Home Secretary Theresa May warned each death can "underline dramatically the relationship between the public and the police".
Families and friends of people killed in police custody march from Trafalgar Square to Downing Street
But Inquest, a charity that campaigns on behalf of the families of people who die in state custody, said that it could become "another review that fails to produce practical recommendations and whose report gathers dust".
Deborah Coles, co-director of the charity, said: “It must address why so many previous recommendations from reviews, inquiries and inquests have not been acted upon.
"It is too early to tell if this is more about a public relations exercise than a real attempt to bring about effective systemic change and the necessary accountability of police officers."
One of those consulted over the probe was Marcia Rigg, whose brother Sean Rigg died in 2008 in Brixton Police Station after suffering a psychotic episode and prolonged restraint by officers.
In April, Ms Rigg blogged for HuffPost UK on mental health, saying she was frustrated at the number of reports on custody deaths that found the same issues and made similar recommendations.

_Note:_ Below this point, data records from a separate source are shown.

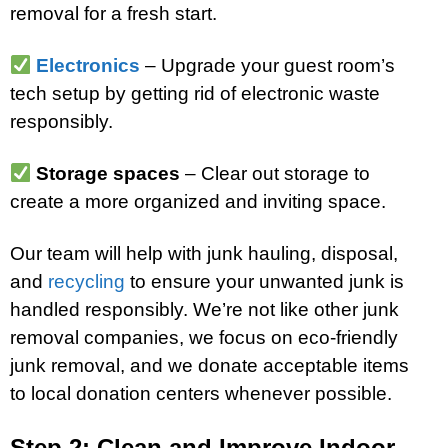
removal for a fresh start.
Electronics
– Upgrade your guest room’s
tech setup by getting rid of electronic waste
responsibly.
Storage spaces
– Clear out storage to
create a more organized and inviting space.
Our team will help with junk hauling, disposal,
and
recycling
to ensure your unwanted junk is
handled responsibly. We’re not like other junk
removal companies, we focus on eco-friendly
junk removal, and we donate acceptable items
to local donation centers whenever possible.
Step 2: Clean and Improve Indoor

"I am tired of reports and recommendations. What we really need now is a culture change in our attitude towards the mentally ill and policies that reflect the magnitude of the issue," she wrote in the blog for our Beyond The Ballot series before the election.
Ms Rigg also took part in a HuffPost UK roundtable on the issue, saying patterns in mental health custody deaths had been "re-occurring, time and time again for decades".
Speaking about the Home Office investigation, she said: "There is a clear need for a radical overhaul of how the whole system works following a death in police custody, and I hope that the independent review will address this, as well as the root causes of these avoidable deaths and ensuring accountability for those who fail in their duties to members of the public."
Ajibola Lewis, the mother of Olaseni Lewis, who died after being restrained by police in a mental health hospital, said: "If the review is going to be more than an exercise in public relations, and if it is to enjoy the confidence of families in our position, it must find a meaningful way to learn from and reflect our experiences.
"We find deep seated and repeated failures on the part of all of the agencies of the state to whom we look to take responsibility to investigate and prevent such deaths, including those concerned within the senior management of our police service, the Independent Police Complaints Commission, the Crown Prosecution Service and the coroners' courts."
Dame Ann Owers, who chairs the Independent Police Complaints Commission that investigates all deaths in police custody, said: “It is essential for the families of those who died that they know and understand what happened and why.
"Regrettably, our investigations have too often exposed the same issues: inadequate risk assessments; token checks on a person in custody; insufficient handovers between custody staff; a failure to recognise or properly deal with people with mental health concerns or substance abuse issues; poor liaison between police and other agencies."
In a speech this afternoon, Mrs May is due to say: "I have been struck by the pain and suffering of families still looking for answers, who have encountered not compassion and redress from the authorities, but what they feel as evasiveness and obstruction.
"I have also heard first hand the frustration of police officers and staff, whose mission it is to help people but whose training and procedures can end up causing bureaucracy and delay.
"No one - least of all police officers - wants such incidents to happen, and I know everyone involved takes steps to avoid them.
"But when such incidents do occur, every single one represents a failure."